== Data shown ==

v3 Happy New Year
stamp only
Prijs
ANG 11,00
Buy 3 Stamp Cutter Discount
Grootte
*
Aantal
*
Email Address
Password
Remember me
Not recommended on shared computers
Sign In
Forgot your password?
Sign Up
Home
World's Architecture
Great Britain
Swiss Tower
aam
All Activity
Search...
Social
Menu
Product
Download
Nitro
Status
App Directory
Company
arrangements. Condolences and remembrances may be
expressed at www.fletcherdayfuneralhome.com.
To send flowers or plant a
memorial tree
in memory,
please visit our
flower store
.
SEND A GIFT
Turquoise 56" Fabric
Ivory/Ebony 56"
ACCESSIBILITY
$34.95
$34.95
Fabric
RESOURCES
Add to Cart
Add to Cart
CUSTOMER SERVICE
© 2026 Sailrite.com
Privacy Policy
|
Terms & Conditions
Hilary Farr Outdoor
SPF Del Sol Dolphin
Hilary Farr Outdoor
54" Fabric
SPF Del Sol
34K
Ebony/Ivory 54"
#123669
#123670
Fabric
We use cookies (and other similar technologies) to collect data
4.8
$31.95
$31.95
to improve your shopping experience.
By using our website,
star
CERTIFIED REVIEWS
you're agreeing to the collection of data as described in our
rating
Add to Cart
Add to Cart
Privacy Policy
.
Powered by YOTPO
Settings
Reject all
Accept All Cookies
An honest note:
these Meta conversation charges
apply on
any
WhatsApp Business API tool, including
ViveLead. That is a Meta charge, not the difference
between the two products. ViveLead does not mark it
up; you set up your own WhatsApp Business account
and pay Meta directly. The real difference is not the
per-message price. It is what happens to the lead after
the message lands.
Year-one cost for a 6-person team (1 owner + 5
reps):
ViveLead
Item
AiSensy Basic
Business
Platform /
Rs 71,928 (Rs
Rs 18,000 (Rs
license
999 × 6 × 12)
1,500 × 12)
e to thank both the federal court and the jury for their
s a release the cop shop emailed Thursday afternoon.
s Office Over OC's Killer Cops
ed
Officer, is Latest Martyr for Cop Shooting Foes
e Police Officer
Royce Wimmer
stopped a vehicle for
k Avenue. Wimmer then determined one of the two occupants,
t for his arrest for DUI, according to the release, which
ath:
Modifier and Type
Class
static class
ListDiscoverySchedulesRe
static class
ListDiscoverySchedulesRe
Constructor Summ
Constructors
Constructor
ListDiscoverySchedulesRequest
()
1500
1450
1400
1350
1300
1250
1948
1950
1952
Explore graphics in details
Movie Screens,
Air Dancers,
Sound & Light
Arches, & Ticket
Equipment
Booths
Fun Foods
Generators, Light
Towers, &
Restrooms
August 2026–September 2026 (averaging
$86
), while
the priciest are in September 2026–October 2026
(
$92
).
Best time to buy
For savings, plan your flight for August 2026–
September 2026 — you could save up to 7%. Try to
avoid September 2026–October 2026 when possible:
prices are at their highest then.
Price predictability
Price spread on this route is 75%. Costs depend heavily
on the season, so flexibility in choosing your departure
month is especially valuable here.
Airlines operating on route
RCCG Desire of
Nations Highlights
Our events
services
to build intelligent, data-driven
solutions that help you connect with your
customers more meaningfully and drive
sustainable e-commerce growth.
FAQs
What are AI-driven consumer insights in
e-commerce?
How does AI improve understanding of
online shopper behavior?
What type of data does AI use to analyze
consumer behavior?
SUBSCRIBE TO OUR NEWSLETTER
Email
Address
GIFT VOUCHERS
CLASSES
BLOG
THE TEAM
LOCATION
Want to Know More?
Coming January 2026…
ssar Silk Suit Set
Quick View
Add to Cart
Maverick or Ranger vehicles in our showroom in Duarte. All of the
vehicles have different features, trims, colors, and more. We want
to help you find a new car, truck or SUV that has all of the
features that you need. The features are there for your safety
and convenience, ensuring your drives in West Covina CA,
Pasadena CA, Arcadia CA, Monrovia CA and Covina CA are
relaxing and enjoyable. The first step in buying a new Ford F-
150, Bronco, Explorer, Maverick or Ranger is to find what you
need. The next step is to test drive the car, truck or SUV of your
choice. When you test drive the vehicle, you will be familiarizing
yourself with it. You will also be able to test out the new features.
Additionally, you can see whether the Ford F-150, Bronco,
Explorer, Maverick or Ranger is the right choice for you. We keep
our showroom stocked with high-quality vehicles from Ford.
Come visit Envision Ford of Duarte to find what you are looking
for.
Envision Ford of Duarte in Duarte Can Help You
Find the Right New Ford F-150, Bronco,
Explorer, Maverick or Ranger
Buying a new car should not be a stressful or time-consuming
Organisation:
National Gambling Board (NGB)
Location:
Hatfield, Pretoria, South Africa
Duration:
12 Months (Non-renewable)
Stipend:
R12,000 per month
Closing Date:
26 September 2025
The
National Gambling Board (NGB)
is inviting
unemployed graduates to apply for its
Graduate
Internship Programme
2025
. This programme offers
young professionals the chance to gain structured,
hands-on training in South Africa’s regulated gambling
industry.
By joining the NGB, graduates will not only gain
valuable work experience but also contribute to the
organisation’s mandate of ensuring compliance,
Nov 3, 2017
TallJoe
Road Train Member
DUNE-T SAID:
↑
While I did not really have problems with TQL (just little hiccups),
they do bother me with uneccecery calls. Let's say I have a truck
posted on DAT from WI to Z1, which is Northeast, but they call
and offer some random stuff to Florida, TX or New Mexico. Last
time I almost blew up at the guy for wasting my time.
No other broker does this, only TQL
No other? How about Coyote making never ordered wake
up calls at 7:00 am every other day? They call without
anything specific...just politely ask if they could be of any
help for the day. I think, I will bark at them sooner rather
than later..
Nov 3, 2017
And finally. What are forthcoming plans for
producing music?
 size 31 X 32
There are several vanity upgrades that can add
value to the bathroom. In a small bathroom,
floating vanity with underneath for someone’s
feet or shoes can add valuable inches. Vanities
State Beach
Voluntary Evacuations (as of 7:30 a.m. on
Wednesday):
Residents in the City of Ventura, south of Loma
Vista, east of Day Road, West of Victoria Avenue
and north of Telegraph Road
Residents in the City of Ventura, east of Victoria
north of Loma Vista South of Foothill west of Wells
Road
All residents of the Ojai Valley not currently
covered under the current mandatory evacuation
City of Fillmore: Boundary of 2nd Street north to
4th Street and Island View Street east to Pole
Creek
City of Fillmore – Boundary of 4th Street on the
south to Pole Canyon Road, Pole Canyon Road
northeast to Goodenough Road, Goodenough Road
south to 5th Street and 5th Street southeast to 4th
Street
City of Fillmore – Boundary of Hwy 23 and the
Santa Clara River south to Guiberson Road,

===

## Exercise instructions
Every line of data must be returned unchanged.

## Solution
v3 Happy New Year
stamp only
Prijs
ANG 11,00
Buy 3 Stamp Cutter Discount
Grootte
*
Aantal
*
Email Address
Password
Remember me
Not recommended on shared computers
Sign In
Forgot your password?
Sign Up
Home
World's Architecture
Great Britain
Swiss Tower
aam
All Activity
Search...
Social
Menu
Product
Download
Nitro
Status
App Directory
Company
arrangements. Condolences and remembrances may be
expressed at www.fletcherdayfuneralhome.com.
To send flowers or plant a
memorial tree
in memory,
please visit our
flower store
.
SEND A GIFT
Turquoise 56" Fabric
Ivory/Ebony 56"
ACCESSIBILITY
$34.95
$34.95
Fabric
RESOURCES
Add to Cart
Add to Cart
CUSTOMER SERVICE
© 2026 Sailrite.com
Privacy Policy
|
Terms & Conditions
Hilary Farr Outdoor
SPF Del Sol Dolphin
Hilary Farr Outdoor
54" Fabric
SPF Del Sol
34K
Ebony/Ivory 54"
#123669
#123670
Fabric
We use cookies (and other similar technologies) to collect data
4.8
$31.95
$31.95
to improve your shopping experience.
By using our website,
star
CERTIFIED REVIEWS
you're agreeing to the collection of data as described in our
rating
Add to Cart
Add to Cart
Privacy Policy
.
Powered by YOTPO
Settings
Reject all
Accept All Cookies
An honest note:
these Meta conversation charges
apply on
any
WhatsApp Business API tool, including
ViveLead. That is a Meta charge, not the difference
between the two products. ViveLead does not mark it
up; you set up your own WhatsApp Business account
and pay Meta directly. The real difference is not the
per-message price. It is what happens to the lead after
the message lands.
Year-one cost for a 6-person team (1 owner + 5
reps):
ViveLead
Item
AiSensy Basic
Business
Platform /
Rs 71,928 (Rs
Rs 18,000 (Rs
license
999 × 6 × 12)
1,500 × 12)
e to thank both the federal court and the jury for their
s a release the cop shop emailed Thursday afternoon.
s Office Over OC's Killer Cops
ed
Officer, is Latest Martyr for Cop Shooting Foes
e Police Officer
Royce Wimmer
stopped a vehicle for
k Avenue. Wimmer then determined one of the two occupants,
t for his arrest for DUI, according to the release, which
ath:
Modifier and Type
Class
static class
ListDiscoverySchedulesRe
static class
ListDiscoverySchedulesRe
Constructor Summ
Constructors
Constructor
ListDiscoverySchedulesRequest
()
1500
1450
1400
1350
1300
1250
1948
1950
1952
Explore graphics in details
Movie Screens,
Air Dancers,
Sound & Light
Arches, & Ticket
Equipment
Booths
Fun Foods
Generators, Light
Towers, &
Restrooms
August 2026–September 2026 (averaging
$86
), while
the priciest are in September 2026–October 2026
(
$92
).
Best time to buy
For savings, plan your flight for August 2026–
September 2026 — you could save up to 7%. Try to
avoid September 2026–October 2026 when possible:
prices are at their highest then.
Price predictability
Price spread on this route is 75%. Costs depend heavily
on the season, so flexibility in choosing your departure
month is especially valuable here.
Airlines operating on route
RCCG Desire of
Nations Highlights
Our events
services
to build intelligent, data-driven
solutions that help you connect with your
customers more meaningfully and drive
sustainable e-commerce growth.
FAQs
What are AI-driven consumer insights in
e-commerce?
How does AI improve understanding of
online shopper behavior?
What type of data does AI use to analyze
consumer behavior?
SUBSCRIBE TO OUR NEWSLETTER
Email
Address
GIFT VOUCHERS
CLASSES
BLOG
THE TEAM
LOCATION
Want to Know More?
Coming January 2026…
ssar Silk Suit Set
Quick View
Add to Cart
Maverick or Ranger vehicles in our showroom in Duarte. All of the
vehicles have different features, trims, colors, and more. We want
to help you find a new car, truck or SUV that has all of the
features that you need. The features are there for your safety
and convenience, ensuring your drives in West Covina CA,
Pasadena CA, Arcadia CA, Monrovia CA and Covina CA are
relaxing and enjoyable. The first step in buying a new Ford F-
150, Bronco, Explorer, Maverick or Ranger is to find what you
need. The next step is to test drive the car, truck or SUV of your
choice. When you test drive the vehicle, you will be familiarizing
yourself with it. You will also be able to test out the new features.
Additionally, you can see whether the Ford F-150, Bronco,
Explorer, Maverick or Ranger is the right choice for you. We keep
our showroom stocked with high-quality vehicles from Ford.
Come visit Envision Ford of Duarte to find what you are looking
for.
Envision Ford of Duarte in Duarte Can Help You
Find the Right New Ford F-150, Bronco,
Explorer, Maverick or Ranger
Buying a new car should not be a stressful or time-consuming
Organisation:
National Gambling Board (NGB)
Location:
Hatfield, Pretoria, South Africa
Duration:
12 Months (Non-renewable)
Stipend:
R12,000 per month
Closing Date:
26 September 2025
The
National Gambling Board (NGB)
is inviting
unemployed graduates to apply for its
Graduate
Internship Programme
2025
. This programme offers
young professionals the chance to gain structured,
hands-on training in South Africa’s regulated gambling
industry.
By joining the NGB, graduates will not only gain
valuable work experience but also contribute to the
organisation’s mandate of ensuring compliance,
Nov 3, 2017
TallJoe
Road Train Member
DUNE-T SAID:
↑
While I did not really have problems with TQL (just little hiccups),
they do bother me with uneccecery calls. Let's say I have a truck
posted on DAT from WI to Z1, which is Northeast, but they call
and offer some random stuff to Florida, TX or New Mexico. Last
time I almost blew up at the guy for wasting my time.
No other broker does this, only TQL
No other? How about Coyote making never ordered wake
up calls at 7:00 am every other day? They call without
anything specific...just politely ask if they could be of any
help for the day. I think, I will bark at them sooner rather
than later..
Nov 3, 2017
And finally. What are forthcoming plans for
producing music?
 size 31 X 32
There are several vanity upgrades that can add
value to the bathroom. In a small bathroom,
floating vanity with underneath for someone’s
feet or shoes can add valuable inches. Vanities
State Beach
Voluntary Evacuations (as of 7:30 a.m. on
Wednesday):
Residents in the City of Ventura, south of Loma
Vista, east of Day Road, West of Victoria Avenue
and north of Telegraph Road
Residents in the City of Ventura, east of Victoria
north of Loma Vista South of Foothill west of Wells
Road
All residents of the Ojai Valley not currently
covered under the current mandatory evacuation
City of Fillmore: Boundary of 2nd Street north to
4th Street and Island View Street east to Pole
Creek
City of Fillmore – Boundary of 4th Street on the
south to Pole Canyon Road, Pole Canyon Road
northeast to Goodenough Road, Goodenough Road
south to 5th Street and 5th Street southeast to 4th
Street
City of Fillmore – Boundary of Hwy 23 and the
Santa Clara River south to Guiberson Road,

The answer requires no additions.